Una vite che fa pensare: il gesto minimo che libera il ragionamento
L'EDITORIALE DI ABEL GROPIUS
C'è una saggezza antica nei gesti piccoli. Una saggezza che la nostra epoca, ossessionata dalla performance e dalla diagnosi, tende a dimenticare. Eppure, a volte, basta una vite che scorre avanti e indietro su una matita per restituire a un ragazzo il diritto di pensare a modo suo.
Questa è la storia di un quattordicenne che non riusciva a stare fermo. Le sue mani erano un linguaggio a parte: smontavano penne, ticchettavano superfici, cercavano un ritmo che la scuola non sapeva ascoltare. "È distratto", dicevano. "Non si concentra". E subito dopo: "Avete pensato ai farmaci?"
Ma nessuno si chiedeva se, forse, il suo cervello avesse bisogno di muoversi per pensare. Nessuno, tranne sua madre. Che ha continuato a osservare, a cercare, a credere che dietro quel movimento incessante ci fosse un'intelligenza in cerca di forma.
Un giorno, per caso, ha trovato un artigiano. Uno che non produceva soluzioni miracolose, ma matite. Matite filettate, con una piccola vite che scorreva avanti e indietro. Un oggetto semplice, quasi banale. Eppure, in quella vite, c'era un'idea rivoluzionaria: che il pensiero non è sempre immobile, che la concentrazione può avere un ritmo, che il corpo non è un ostacolo alla mente, ma il suo alleato.
Il primo giorno di scuola con quella matita, il ragazzo ha seguito tutta la lezione di matematica. Nessuna penna smontata, nessun richiamo. Solo il movimento silenzioso di una vite, su e giù, mentre i numeri prendevano forma.
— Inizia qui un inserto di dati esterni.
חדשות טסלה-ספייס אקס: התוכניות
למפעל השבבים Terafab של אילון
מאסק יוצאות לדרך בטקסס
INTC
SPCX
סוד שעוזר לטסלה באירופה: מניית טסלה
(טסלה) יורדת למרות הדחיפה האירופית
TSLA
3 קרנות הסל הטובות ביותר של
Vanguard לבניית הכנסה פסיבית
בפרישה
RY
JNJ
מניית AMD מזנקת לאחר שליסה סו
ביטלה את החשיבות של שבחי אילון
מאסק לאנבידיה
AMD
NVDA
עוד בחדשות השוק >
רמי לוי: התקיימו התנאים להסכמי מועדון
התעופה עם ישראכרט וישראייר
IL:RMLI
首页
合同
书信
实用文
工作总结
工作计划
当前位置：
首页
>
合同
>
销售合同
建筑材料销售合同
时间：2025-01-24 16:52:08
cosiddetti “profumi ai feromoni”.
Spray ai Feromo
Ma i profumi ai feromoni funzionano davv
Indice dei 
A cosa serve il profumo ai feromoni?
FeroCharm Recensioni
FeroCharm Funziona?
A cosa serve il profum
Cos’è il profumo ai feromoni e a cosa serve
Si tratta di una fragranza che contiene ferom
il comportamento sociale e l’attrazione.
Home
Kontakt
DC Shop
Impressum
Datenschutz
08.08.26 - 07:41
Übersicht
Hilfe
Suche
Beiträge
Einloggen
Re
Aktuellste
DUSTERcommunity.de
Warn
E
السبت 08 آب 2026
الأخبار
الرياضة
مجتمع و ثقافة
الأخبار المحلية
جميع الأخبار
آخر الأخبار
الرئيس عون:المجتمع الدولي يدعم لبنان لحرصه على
La professoressa ha chiesto dove l'avessero trovata. E da lì, quell'artigiano ha iniziato a produrne per altri ragazzi. Perché no, non tutti imparano stando fermi. Alcuni hanno bisogno di muovere le mani per mettere ordine nei pensieri.
Una pedagogia del gesto
Questa storia non è solo un aneddoto commovente. È una lezione pedagogica, filosofica, sociale. Ci ricorda che l'educazione non è un sistema da cui estrarre conformità, ma un ascolto radicale delle differenze. Che il corpo non è un nemico della mente, ma il suo primo strumento. Che la semplicità, quando è pensata con cura, può essere più potente di mille strategie complesse. In un mondo che medicalizza l'irrequietezza e premia la standardizzazione, una vite che scorre su una matita diventa un atto di resistenza. Un modo per dire: "Ti vedo. Ti ascolto. Non voglio cambiarti, voglio capirti".
E forse è proprio questo il compito più alto dell'educazione: non correggere, ma accogliere. Non normalizzare, ma liberare. Non spegnere il movimento, ma dargli una direzione.
Perché a volte, per pensare, basta poter muovere una vite. E sapere che qualcuno ha creduto che quel gesto valesse la pena.